КАТАСТРОФА ДЕЛИТ ЖИЗНЬ ЧЕЛОВЕКА НА «ДО» И «ПОСЛЕ».
ПОСЛЕДСТВИЯ ДЛЯ ВЫЖИВШИХ – ДЕПРЕССИЯ,
РАЗВИТИЕ ТРЕВОЖНОСТИ, РАЗЛИЧНЫЕ ФОБИИ
И ПОТЕРЯ СМЫСЛА ЖИЗНИ.
Говорят, что время лечит. На самом же деле при таких глубоких психологических травмах время лишь притупляет остроту восприятия боли, затягивает поверхность кровоточащей раны, которая продолжает кровоточить. Но надо как-то жить. И это «как-то» зависит от внутренних ресурсов, от способности переживания трагических событий и поиска нового смысла жизни.
Жертвы и очевидцы трагедии спустя некоторое время нередко жалуются не только на тревожные состояния, депрессию или чувство вины. Для многих пережитая катастрофа становится причиной глубокого личностного кризиса. Они говорят о том, что утратили ощущение ценности собственной жизни, собственной личности, о разрыве связи с окружающим. У многих пострадавших в результате посттравматического стресса рушится вся картина мира, подобно песочному замку, сметённому прихотью океанской волны».
Психотерапевт помогает человеку освободиться от преследующих его болезненных воспоминаний и интерпретации эмоциональных переживаний как напоминания о травме, помогает восстановить контроль над своими эмоциями и реакциями, активно включиться в настоящее и найти для случившегося надлежащее место в общей перспективе своей жизни и личной истории. Это и есть работа психолога – помочь человеку выстроить заново гармоничную, объёмную и целостную панораму реальности, в которой не будет зияющих чёрной пустотой провалов, восстановить разрушенные трагедией мостки между окружающим внешним миром и миром внутренним, обителью его собственной личности.
«Понимание того, как следует эффективно оказывать экстренную помощь, пришло с годами, – рассказывает психолог Татьяна Самохина. – Пришлось несколько раз серьёзно обжечься, прежде чем выработались чёткие внутренние установки. Я поняла, что нельзя быть навязчивым, человек должен сам прожить свалившееся на него горе и справиться со своей реакцией на него, преодолеть стресс.
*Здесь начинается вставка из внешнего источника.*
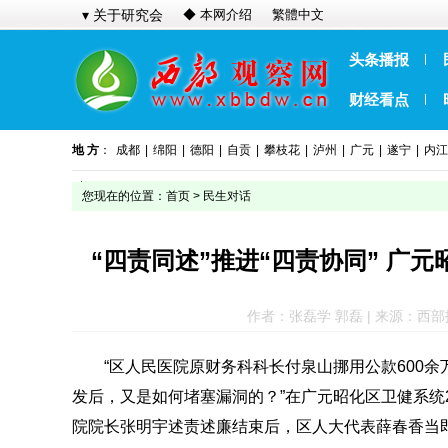
▾ 关于研究会
◆ 本网介绍
繁體中文
头条播报
财经看点
地 方
：
成都
|
绵阳
|
德阳
|
自贡
|
攀枝花
|
泸州
|
广元
|
遂宁
|
内江
您现在的位置：
首页
>
民生对话
“四责同述”推进“四责协同” 广
作者：张磊学 郭磊 | 来源：西部报道网 
“区人民医院原财务科科长付泉山挪用公款600
发后，又是如何堵塞漏洞的？”在广元昭化区卫健系统2
院院长张明宇述责述廉结束后，区人大代表薛春香当即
Только его собственный опыт сможет мобилизовать ресурсы организма. Но вместе с тем, конечно же, от специалистов требуется чуткая поддержка и сопровождение, чтобы у человека не возникло ощущения, что он остался один на один со своим несчастьем.
Поддержка – это сострадание, участие и забота. Кто-то нуждается в медикаментозной помощи. Кому-то важнее просто побыть одному, самому постараться справиться с горем. Тот, кому действительно потребуется помощь, кто её будет готов принять, всегда так или иначе сможет о ней попросить. Мы никогда активно не навязываем свою помощь. Всегда важно уважать пострадавшего. Уважать и любить. Можно сказать, что всех, с кем я работала, я искренне любила. Это очень важное и, на мой взгляд, обязательное условие нашей работы. Я всегда любила и люблю то, что делаю, и я всегда с уважением относилась ко всем своим пациентам.
Часто даже не приходится специально ничего придумывать, чтобы завести беседу, пострадавшие сами предлагают темы для разговора. Если они уже внутренне готовы и хотят говорить, это сразу понимаешь. Обычно такие разговоры ведутся о погибшем, они способствуют снижению эмоционального напряжения и помогают в формировании «светлого образа погибшего». Это тоже важно для проживания естественной реакции горя от утраты близкого».